Early on, Brock knew he had the makings of a good story. He and Claudie had done extensive interviews of her family in 1969-70 using a handheld tape recorder. “Two brothers married two sisters, and they all lived together their entire lives. When the war came, my father-in-law was a professor of chemistry at the Free University of Brussels,” Brock says. Though the conversations in the book are re-imagined, one of André’s true-life encounters, with Albert Einstein on a train, is faithful to the incident. (André is awestruck, but Einstein is affable and approachable and treats him as an equal in science.)

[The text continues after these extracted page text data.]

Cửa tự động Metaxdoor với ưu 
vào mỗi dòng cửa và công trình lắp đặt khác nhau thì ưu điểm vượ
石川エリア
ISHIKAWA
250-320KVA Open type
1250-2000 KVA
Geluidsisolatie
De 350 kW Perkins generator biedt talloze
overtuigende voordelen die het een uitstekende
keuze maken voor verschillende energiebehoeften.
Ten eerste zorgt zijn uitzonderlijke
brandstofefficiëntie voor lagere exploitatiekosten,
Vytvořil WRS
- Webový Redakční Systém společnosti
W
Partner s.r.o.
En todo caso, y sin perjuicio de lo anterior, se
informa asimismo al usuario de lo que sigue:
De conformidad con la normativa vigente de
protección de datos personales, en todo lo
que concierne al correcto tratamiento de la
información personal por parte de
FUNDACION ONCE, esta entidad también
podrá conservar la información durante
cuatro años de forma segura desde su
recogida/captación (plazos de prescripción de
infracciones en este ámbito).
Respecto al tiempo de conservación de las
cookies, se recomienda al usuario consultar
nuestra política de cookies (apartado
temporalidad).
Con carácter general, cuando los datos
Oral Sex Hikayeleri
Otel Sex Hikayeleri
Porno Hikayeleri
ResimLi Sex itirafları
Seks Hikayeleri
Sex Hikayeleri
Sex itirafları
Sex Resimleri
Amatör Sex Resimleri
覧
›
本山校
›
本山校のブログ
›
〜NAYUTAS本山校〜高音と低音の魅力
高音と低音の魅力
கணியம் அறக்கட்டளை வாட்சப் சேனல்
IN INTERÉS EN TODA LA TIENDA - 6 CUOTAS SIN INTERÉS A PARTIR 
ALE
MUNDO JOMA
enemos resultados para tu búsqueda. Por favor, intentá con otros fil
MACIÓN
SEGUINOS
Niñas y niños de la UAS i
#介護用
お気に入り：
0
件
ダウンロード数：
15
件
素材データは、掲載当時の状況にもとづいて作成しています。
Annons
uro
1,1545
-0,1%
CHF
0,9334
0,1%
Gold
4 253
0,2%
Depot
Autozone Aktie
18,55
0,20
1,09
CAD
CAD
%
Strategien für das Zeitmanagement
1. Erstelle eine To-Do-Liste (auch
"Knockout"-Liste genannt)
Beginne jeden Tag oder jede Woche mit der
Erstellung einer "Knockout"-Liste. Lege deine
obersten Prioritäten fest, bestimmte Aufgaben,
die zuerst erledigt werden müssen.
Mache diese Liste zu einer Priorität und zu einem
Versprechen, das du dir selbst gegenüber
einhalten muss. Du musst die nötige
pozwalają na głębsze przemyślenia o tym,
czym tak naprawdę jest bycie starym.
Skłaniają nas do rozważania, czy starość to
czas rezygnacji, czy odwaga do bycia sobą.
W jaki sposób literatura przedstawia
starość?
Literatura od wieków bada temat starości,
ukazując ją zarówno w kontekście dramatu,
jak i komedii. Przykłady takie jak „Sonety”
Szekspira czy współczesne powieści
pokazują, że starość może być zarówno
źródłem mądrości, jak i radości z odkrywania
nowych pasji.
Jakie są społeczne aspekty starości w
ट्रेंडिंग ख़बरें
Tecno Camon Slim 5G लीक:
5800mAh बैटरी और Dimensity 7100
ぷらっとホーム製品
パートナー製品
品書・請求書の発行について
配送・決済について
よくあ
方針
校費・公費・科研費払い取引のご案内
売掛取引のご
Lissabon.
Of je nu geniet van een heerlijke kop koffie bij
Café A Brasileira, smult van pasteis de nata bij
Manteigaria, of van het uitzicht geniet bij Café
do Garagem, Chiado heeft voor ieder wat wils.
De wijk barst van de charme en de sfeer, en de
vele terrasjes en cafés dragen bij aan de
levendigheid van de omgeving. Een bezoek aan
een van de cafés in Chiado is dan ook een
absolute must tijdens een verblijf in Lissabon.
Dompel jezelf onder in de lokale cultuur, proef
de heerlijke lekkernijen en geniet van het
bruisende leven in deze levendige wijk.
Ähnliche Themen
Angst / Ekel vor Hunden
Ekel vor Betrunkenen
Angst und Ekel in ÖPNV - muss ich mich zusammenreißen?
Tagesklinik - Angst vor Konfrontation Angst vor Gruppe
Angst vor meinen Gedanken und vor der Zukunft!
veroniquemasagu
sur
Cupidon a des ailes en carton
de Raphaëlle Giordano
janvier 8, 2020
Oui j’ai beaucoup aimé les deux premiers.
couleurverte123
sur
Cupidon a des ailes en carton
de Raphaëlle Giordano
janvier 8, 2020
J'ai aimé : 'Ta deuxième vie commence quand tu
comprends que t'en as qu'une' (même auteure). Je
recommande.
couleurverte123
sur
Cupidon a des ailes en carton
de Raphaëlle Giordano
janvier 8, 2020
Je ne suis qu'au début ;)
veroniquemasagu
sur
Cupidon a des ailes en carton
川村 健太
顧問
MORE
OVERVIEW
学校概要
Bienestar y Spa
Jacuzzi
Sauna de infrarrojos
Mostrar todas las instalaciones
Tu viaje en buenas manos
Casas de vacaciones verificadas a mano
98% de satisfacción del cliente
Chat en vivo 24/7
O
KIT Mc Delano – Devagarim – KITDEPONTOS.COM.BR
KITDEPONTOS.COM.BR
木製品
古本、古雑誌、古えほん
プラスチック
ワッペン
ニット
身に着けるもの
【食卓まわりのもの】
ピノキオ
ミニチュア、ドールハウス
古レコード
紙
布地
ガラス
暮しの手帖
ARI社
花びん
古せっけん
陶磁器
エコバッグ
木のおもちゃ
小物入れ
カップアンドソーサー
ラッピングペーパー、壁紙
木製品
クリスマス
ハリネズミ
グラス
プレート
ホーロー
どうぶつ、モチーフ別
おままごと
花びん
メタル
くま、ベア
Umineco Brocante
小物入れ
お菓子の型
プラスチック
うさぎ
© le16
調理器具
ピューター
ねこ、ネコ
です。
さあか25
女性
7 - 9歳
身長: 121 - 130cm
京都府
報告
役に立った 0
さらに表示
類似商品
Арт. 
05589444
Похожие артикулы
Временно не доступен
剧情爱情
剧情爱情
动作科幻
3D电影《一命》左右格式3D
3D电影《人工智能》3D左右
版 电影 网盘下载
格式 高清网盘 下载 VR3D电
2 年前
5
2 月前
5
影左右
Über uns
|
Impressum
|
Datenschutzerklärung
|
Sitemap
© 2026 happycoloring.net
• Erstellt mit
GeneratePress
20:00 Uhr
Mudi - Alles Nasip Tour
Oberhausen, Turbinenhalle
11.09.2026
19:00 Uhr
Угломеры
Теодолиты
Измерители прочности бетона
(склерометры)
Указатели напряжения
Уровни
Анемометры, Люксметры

Brock, Claudie, and other members of her family returned to southern France a number of times. “I would begin to fill in the blanks in the timeline and in the events, as they remembered them and as the documents came forward,” he says. “I am confident that the facts in this book are correct. The dialogue is my imagination.”
The book is rich in detail, the result of Brock’s journalistic insistence on corroborating documents, including those that tell of escapes by the narrowest of margins. “We have a photocopy of arrest orders from the Gestapo to the gendarme,” he says. “Orders were issued at 1:45 a.m. to go up to the farm and arrest the two brothers. The Germans knew the date they had come into France. They knew their ID card numbers, knew their country of birth. They had the names of the wives and the children. It was astounding.”
By dawn the police were at the farm, but the resistance had gotten wind of the planned arrest and spirited the brothers away to a hideout in the mountains, several kilometers away. “One month later, the orders came to arrest the women and children,” Brock says. Once again, the resistance found out about it in time.
André, a pacifist, later joined the Maquis resistance. Brock’s first book, Must Thee Fight (2006), has a similar protagonist: his Quaker great-great-great-grandfather who fought in the American Revolution. Brock, himself a Quaker, joined the U.S. Navy in 1956, a few months after graduating from Dartmouth’s Tuck School of Business. “I didn’t know whether I would become a conscientious objector or join the military. I finally determined that if I believed we needed a military establishment, I would not ask somebody to go in my place.”
In 1959, Brock joined his father at Brock & Company, now a 600-employee business based in the Philadelphia area. (Andrew is the current CEO; Christopher, who helped transfer the family’s four-decade-old audiotapes to a digital format, works in the entertainment industry in California.)
Past RI President Charles C. Keller, a longtime friend, says Brock’s creative flurry took him by surprise. “I had known him primarily through Rotary, but all of a sudden he started writing. In This Hospitable Land was an exciting book.”
From 2001 to 2004, Brock helped lead Rotary’s Afghan Refugee Relief Effort, which raised $1.9 million to aid 50,000 displaced people. “Lyn Brock is a Rotarian of the first quality whom I have worked with for many, many years,” says Past RI President Wilfrid J. Wilkinson. “His efforts, both on the Board of Directors and as the leader of the Afghan project, were sensational, and I was proud to have served with him.”
Brock is now working on a sequel to Must Thee Fight. Another novel, Geneviève, about an American sailor who meets a French girl, was released in September. “Coming from Dartmouth, which was all men, then going into the navy,” Brock says, “you dream of this lovely girl. That book is what she became.”